_SOURCE MATERIAL_
-- Opening Marker --
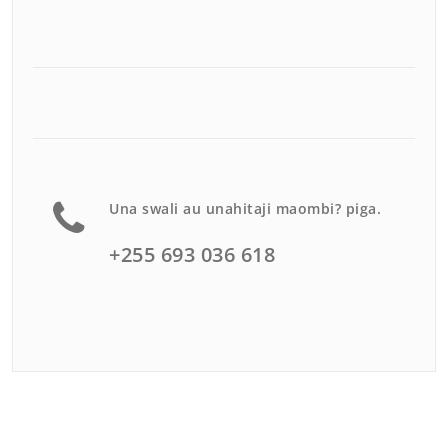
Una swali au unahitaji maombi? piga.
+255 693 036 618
-- Closing Marker --
-- Opening Marker --
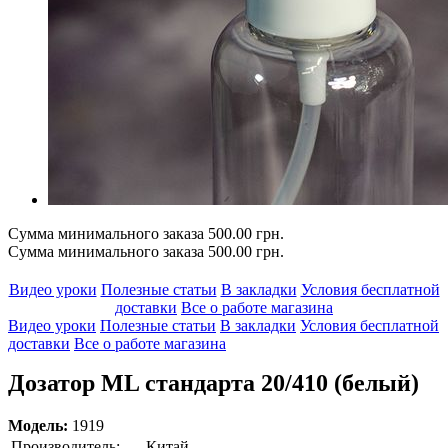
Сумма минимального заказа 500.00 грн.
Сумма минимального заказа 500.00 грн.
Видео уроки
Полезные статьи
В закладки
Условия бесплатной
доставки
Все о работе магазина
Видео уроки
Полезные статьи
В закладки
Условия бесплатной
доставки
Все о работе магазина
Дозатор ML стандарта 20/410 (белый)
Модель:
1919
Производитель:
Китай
-- Closing Marker --
_TASK GOAL_
Using only the entries above, output the line with "Una swali au unahitaji maombi? piga.", the line with "693 036 618", and all lines between them, exactly as they stand.

_SOLVED EXERCISE_
Una swali au unahitaji maombi? piga.
+255 693 036 618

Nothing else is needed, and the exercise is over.